Mit ihrer multimedialen Komposition "sleeping trees" (schlafende Bäume) will die Karlsruher Installationskünstlerin Alex Besta nicht nur die ursprüngliche Farbvielfalt antiker Architekturen und Skulpturen betonen, sondern auf die Verletzlichkeit der Natur verweisen. Ziel sei es auch, die menschliche Wahrnehmung auf die Natur schärfen, sagte sie dem Evangelischen Pressedienst (epd). Bäume stünden im Zentrum ihres Projekts. Dafür seien die sechs hohen Säulen der Kirche perfekt geeignet.
Zur Projektion gehört ein fünfminütiges Klangstück, das per QR-Code zugänglich ist und am besten über Kopfhörer angehört werden sollte: Blätter rascheln im Wind, sanft plätschert Wasser.
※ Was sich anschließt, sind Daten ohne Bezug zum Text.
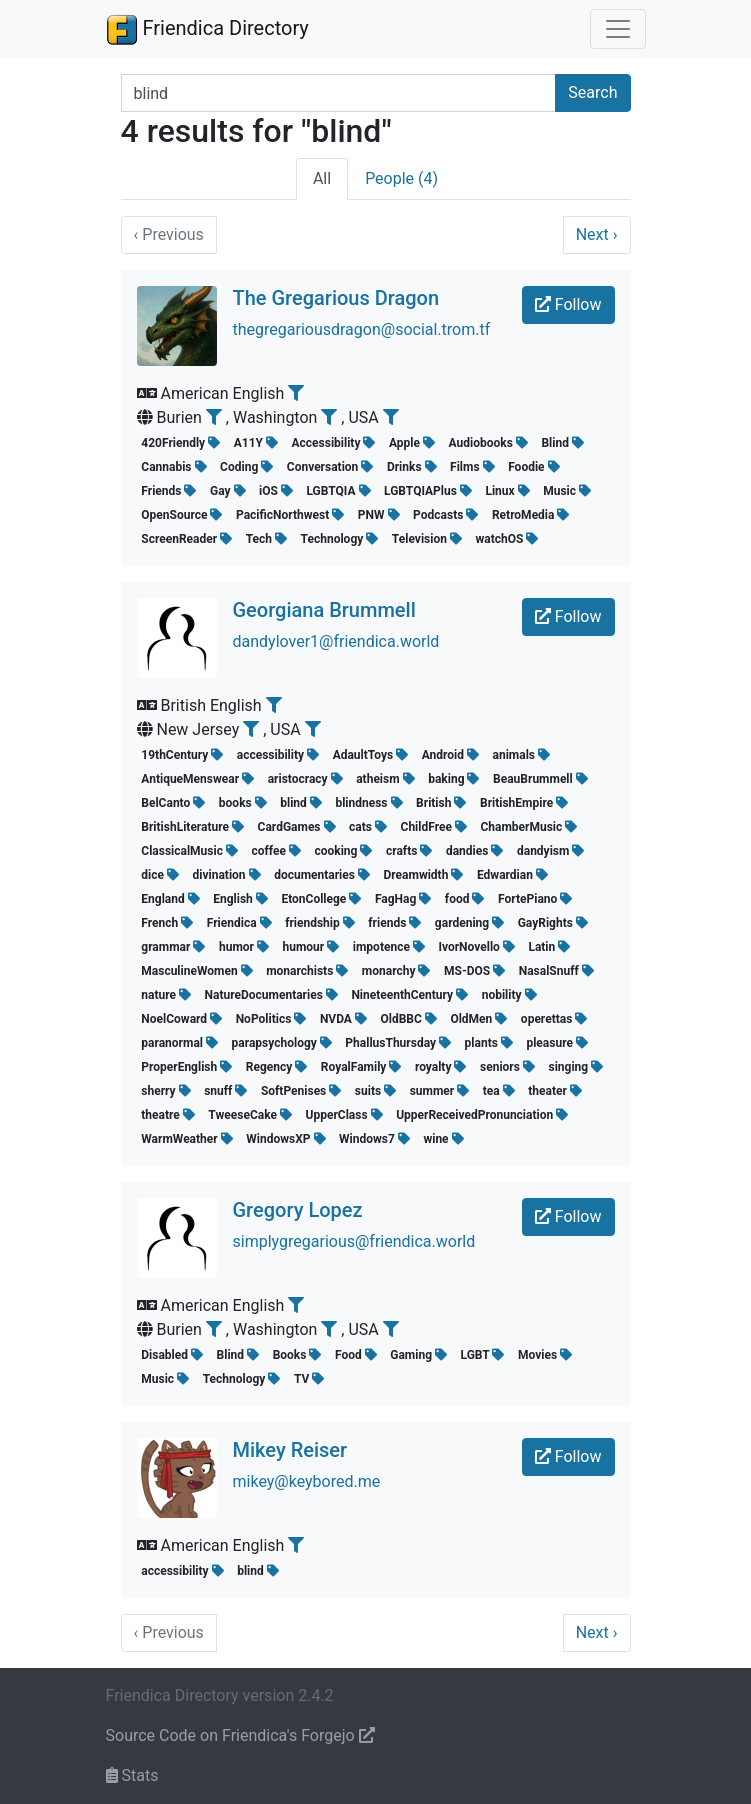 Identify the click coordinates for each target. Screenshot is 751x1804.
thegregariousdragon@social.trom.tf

Die zunächst wohltuenden Klänge verändern sich allmählich und schaffen eine apokalytische Atmosphäre: Während die Blicke auf der sich nur sehr langsam verändernden Rindenstruktur liegen, nähern sich plötzlich Schritte im Laub. Dann folgt Pferdegetrappel, aber auch eine Polizeisirene und Glockenläuten.
Damit inszeniert Besta ein facettenreiches Wechselspiel zwischen Harmonie, Störung und Annäherung. Sie bezieht in ihre Arbeit auch wissenschaftliche Ergebnisse ein. So haben finnische Forscher herausgefunden, dass sich Blätter und Zweige von Bäumen ab Einsetzen der Dämmerung kontinuierlich nach unten bewegen und ihre tiefste Position einige Stunden vor Sonnenaufgang erreichen. Kleine Bewegungen sind auch an den Säulen der Kirche, die nach dem Vorbild eines römischen Tempels erbaut wurde, zu sehen.
Die Installation ist Teil des Kunstprojekts "Media art is here" (Medienkunst ist hier), das bis zum 15. September öffentliche Plätze, Fassaden und Schaufenster in eine digitale Bühne verwandelt und parallel zu den 10. Schlosslichtspielen in der Unesco-Stadt der Medienkunst stattfindet. Mit einem weiteren Kunst-Highlight lockt die 1816 von Friedrich Weinbrenner erbaute "Bischofskirche" der Evangelischen Landeskirche in Baden ab 14. September. Dann soll die Kunstinstallation "Gaia" des britischen Künstlers Luke Jerram in der Evangelischen Stadtkirche schweben. Mit einem Durchmesser von sieben Metern ist sie eine originalgetreue und maßstabsgerechte Nachbildung der Erde.